A Suprema Corte dos Estados Unidos aceitou, nesta segunda-feira (24), discutir uma causa que propõe o fim de ações afirmativas baseadas na cor da pele para o ingresso em cursos de graduação das universidades de Harvard e da Carolina do Norte (UNC, na sigla em inglês).

A demanda, protocolada em 2014 por um ativista, já havia sido recusada em tribunais regionais, mas agora será analisada pela mais alta instância da Justiça, hoje de maioria conservadora.

Caso o tribunal venha a concordar com os argumentos dos autores do processo, a decisão poderia ter um efeito cascata, com ações afirmativas sendo revogadas em outras instituições americanas de ensino superior. O caso deve entrar na pauta da Suprema Corte entre outubro deste ano e junho de 2023.

Nos EUA, universidades começaram a adotar ações afirmativas do tipo em 1965, mas 13 anos depois a Justiça proibiu que instituições implementassem cotas raciais em processos seletivos. Hoje, centros públicos e privados de vários estados mantêm ações de inclusão, sem usar sistemas de cotas ou bônus.

O ativista Edward Blum, fundador do Students for Fair Admissions, antes do início do julgamento de uma ação judicial em Boston, nos EUA
O ativista Edward Blum, fundador do Students for Fair Admissions, antes do início do julgamento de uma ação judicial em Boston, nos EUA - Brian Snyder - 14.out.18/Reuters

No processo aceito nesta segunda, o grupo Students for Fair Admissions, fundado pelo ativista conservador Edward Blum, acusa as universidades de discriminarem racialmente os candidatos a vagas de graduação, o que violaria leis federais. No caso de Harvard, os autores alegam que a instituição prejudica descendentes de asiáticos, enquanto a UNC discriminaria também brancos.

O grupo de Blum cita um trecho da Lei dos Direitos Civis de 1964, que proíbe a discriminação "com base em raça, cor ou nacionalidade" em qualquer programa ou atividade que receba assistência financeira federal, o que é o caso de Harvard, instituição privada fundada em 1636 com sede em Massachusetts.

A UNC, em Chapel Hill, fundada em 1789, é a principal universidade pública da Carolina do Norte –neste caso, os autores citam um trecho da Constituição que prevê direitos iguais.

Ainda de acordo com a organização, as políticas de Harvard limitam descendentes de asiáticos a 20% das turmas de graduação e os deixam menos propensos a serem admitidos do que candidatos brancos, negros e hispânicos com qualificações semelhantes.

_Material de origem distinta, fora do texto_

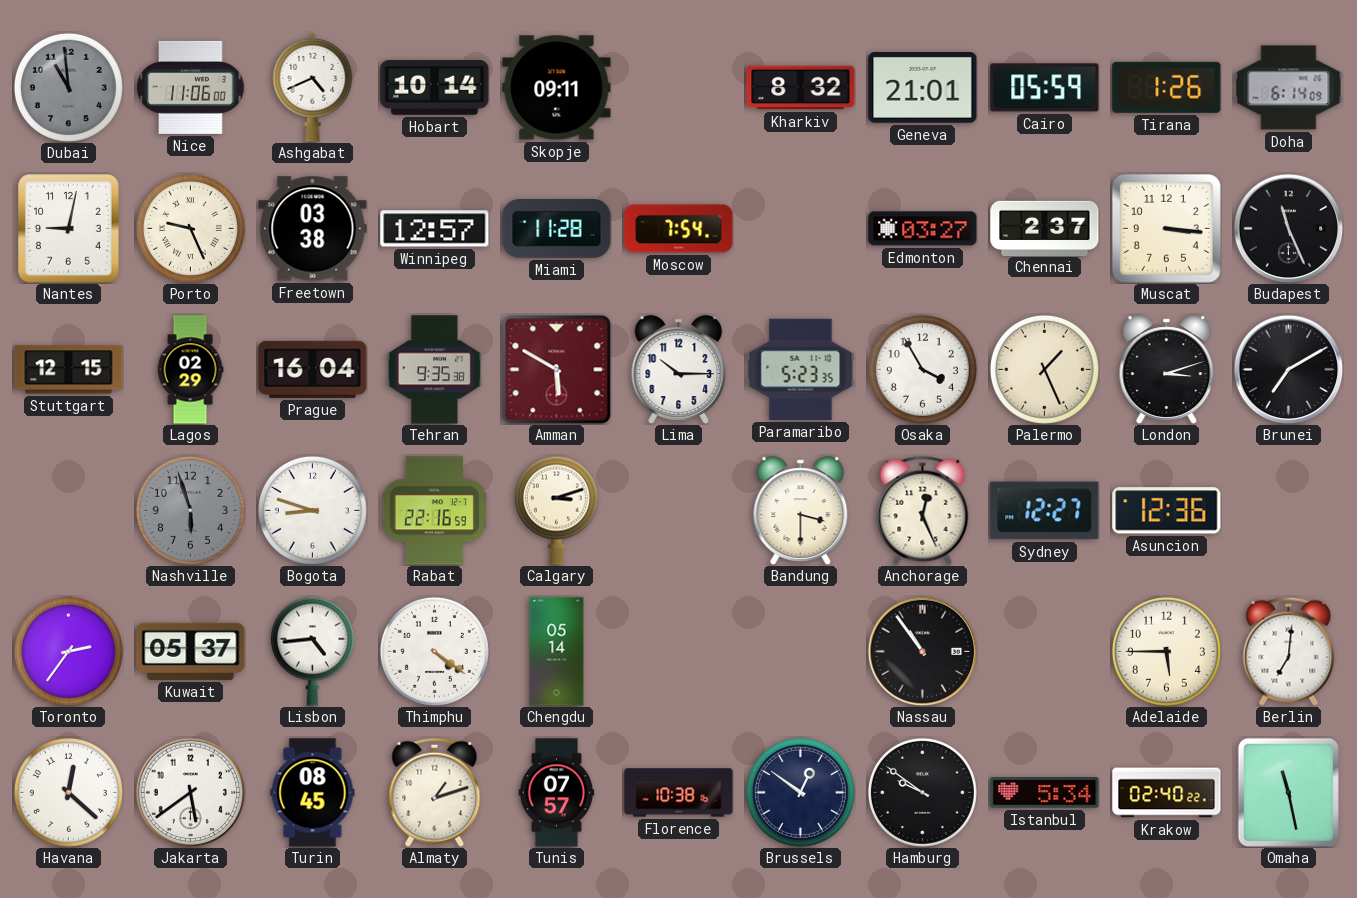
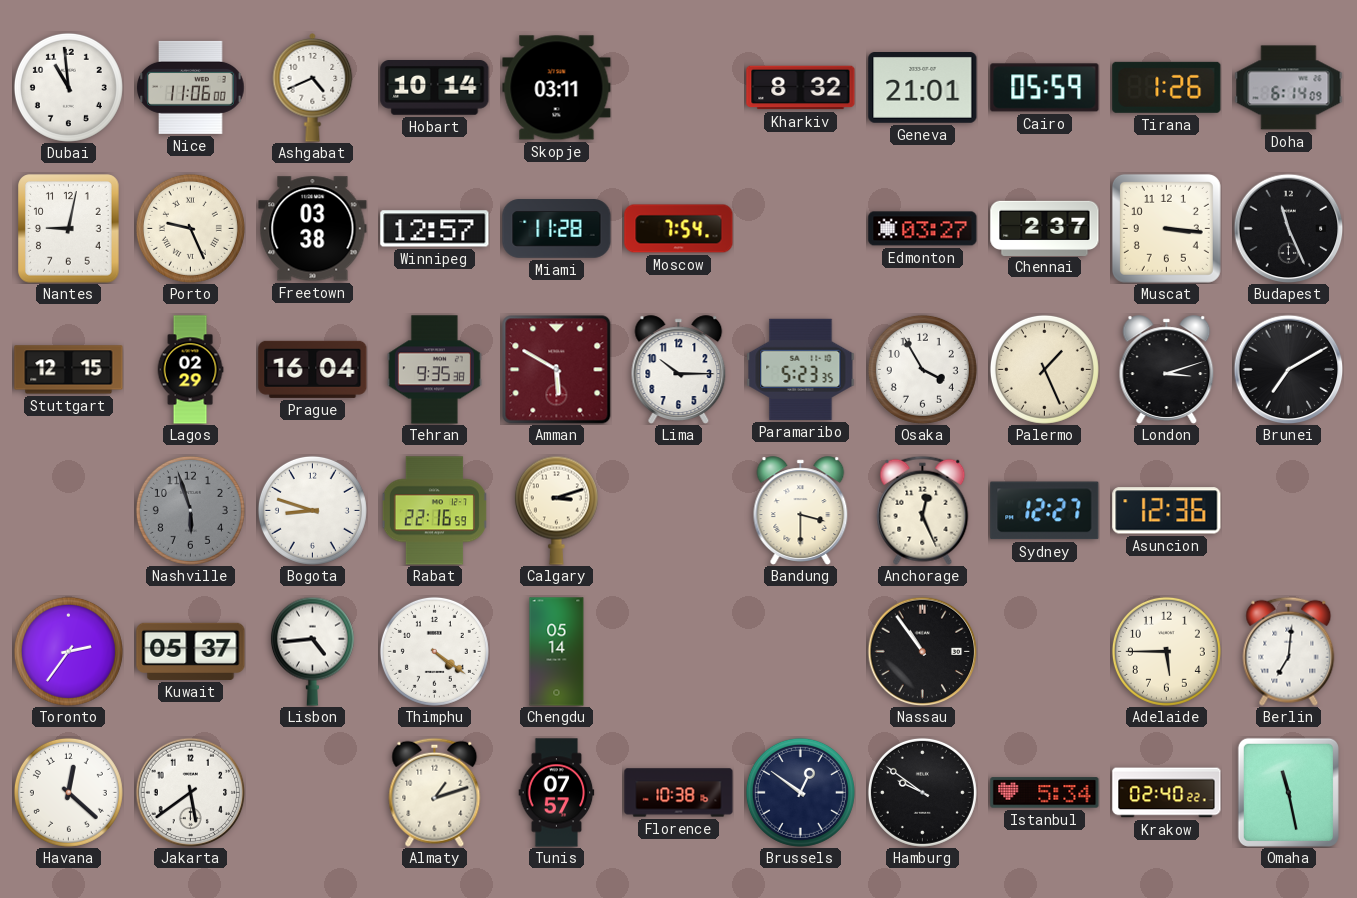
Dubai dial: grey -> white
Skopje: 09:11 -> 03:11
Turin: 08:45 -> none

As universidades alegam que critérios raciais são apenas um fator em uma série de avaliações individualizadas e que uma eventual eliminação do parâmetro resultaria em queda significativa no número de estudantes negros, hispânicos e de outros grupos sub-representados nos campi.

Após o anúncio da Suprema Corte, o presidente de Harvard, Lawrence Bacow, disse que a decisão "coloca em risco 40 anos de precedente legal que concede às faculdades a liberdade e a flexibilidade de criar comunidades diversas [...], o que fortalece o ambiente de aprendizagem para todos".

Já Blum elogiou a decisão do tribunal e afirmou que, "em uma nação multirracial e multiétnica como a nossa, a barreira de admissão na faculdade não pode ser aumentada para alguns grupos étnicos". "Nossa nação não pode remediar a discriminação do passado com nova discriminação", defendeu.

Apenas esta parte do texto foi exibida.